Would you repeat the whole listing exactly, pictures excluded?

» Provided information:
──────

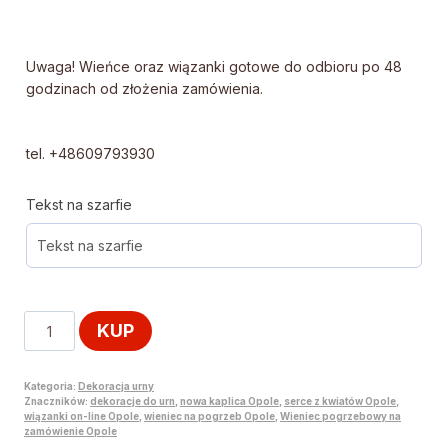
Uwaga! Wieńce oraz wiązanki gotowe do odbioru po 48
godzinach od złożenia zamówienia.
tel. +48609793930
Tekst na szarfie
KUP
Kategoria:
Dekoracja urny
Znaczników:
dekoracje do urn
,
nowa kaplica Opole
,
serce z kwiatów Opole
,
wiązanki on-line Opole
,
wieniec na pogrzeb Opole
,
Wieniec pogrzebowy na
zamówienie Opole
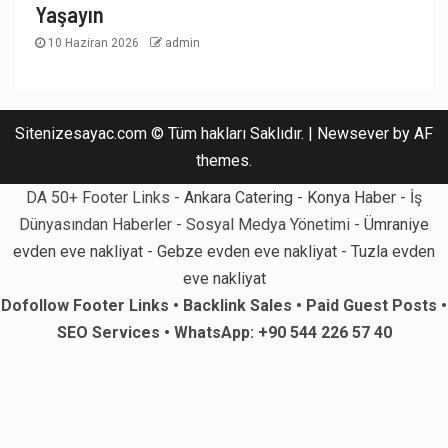
Yaşayın
10 Haziran 2026
admin
Sitenizesayac.com © Tüm hakları Saklıdır.
|
Newsever
by AF
themes.
DA 50+ Footer Links -
Ankara Catering
-
Konya Haber
- İş
Dünyasından Haberler - Sosyal Medya Yönetimi -
Ümraniye
evden eve nakliyat
-
Gebze evden eve nakliyat
-
Tuzla evden
eve nakliyat
Dofollow Footer Links • Backlink Sales • Paid Guest Posts •
SEO Services • WhatsApp: +90 544 226 57 40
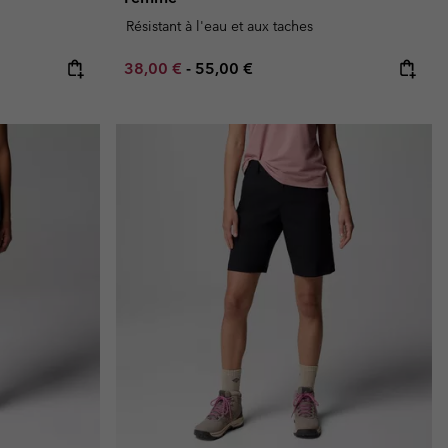
Résistant à l'eau et aux taches
e:
ice:
Minimum sale price:
Maximum price:
38,00 €
-
55,00 €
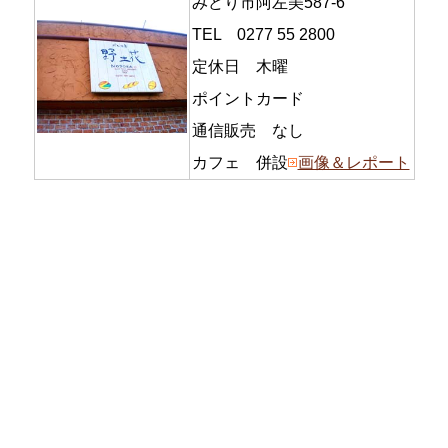
みどり市阿左美587-6
TEL 0277 55 2800
定休日 木曜
ポイントカード
通信販売 なし
カフェ 併設
画像＆レポート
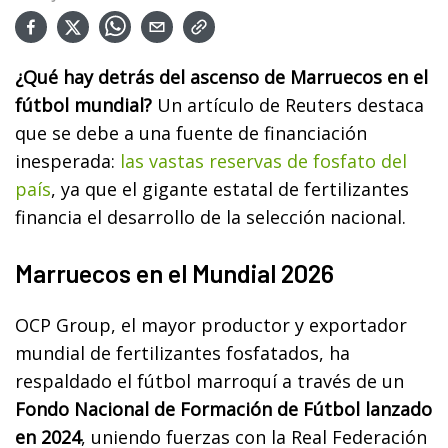
¿Qué hay detrás del ascenso de Marruecos en el
fútbol mundial?
Un artículo de Reuters destaca
que se debe a una fuente de financiación
inesperada:
las vastas reservas de fosfato del
país
, ya que el gigante estatal de fertilizantes
financia el desarrollo de la selección nacional.
Marruecos en el Mundial 2026
OCP Group, el mayor productor y exportador
mundial de fertilizantes fosfatados, ha
respaldado el fútbol marroquí a través de un
Fondo Nacional de Formación de Fútbol lanzado
en 2024
, uniendo fuerzas con la Real Federación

──────

» Response:
Uwaga! Wieńce oraz wiązanki gotowe do odbioru po 48
godzinach od złożenia zamówienia.
tel. +48609793930
Tekst na szarfie
KUP
Kategoria:
Dekoracja urny
Znaczników:
dekoracje do urn
,
nowa kaplica Opole
,
serce z kwiatów Opole
,
wiązanki on-line Opole
,
wieniec na pogrzeb Opole
,
Wieniec pogrzebowy na
zamówienie Opole
Yaşayın
10 Haziran 2026
admin
Sitenizesayac.com © Tüm hakları Saklıdır.
|
Newsever
by AF
themes.
DA 50+ Footer Links -
Ankara Catering
-
Konya Haber
- İş
Dünyasından Haberler - Sosyal Medya Yönetimi -
Ümraniye
evden eve nakliyat
-
Gebze evden eve nakliyat
-
Tuzla evden
eve nakliyat
Dofollow Footer Links • Backlink Sales • Paid Guest Posts •
SEO Services • WhatsApp: +90 544 226 57 40
Résistant à l'eau et aux taches
e:
ice:
Minimum sale price:
Maximum price:
38,00 €
-
55,00 €
みどり市阿左美587-6
TEL 0277 55 2800
定休日 木曜
ポイントカード
通信販売 なし
カフェ 併設
画像＆レポート
¿Qué hay detrás del ascenso de Marruecos en el
fútbol mundial?
Un artículo de Reuters destaca
que se debe a una fuente de financiación
inesperada:
las vastas reservas de fosfato del
país
, ya que el gigante estatal de fertilizantes
financia el desarrollo de la selección nacional.
Marruecos en el Mundial 2026
OCP Group, el mayor productor y exportador
mundial de fertilizantes fosfatados, ha
respaldado el fútbol marroquí a través de un
Fondo Nacional de Formación de Fútbol lanzado
en 2024
, uniendo fuerzas con la Real Federación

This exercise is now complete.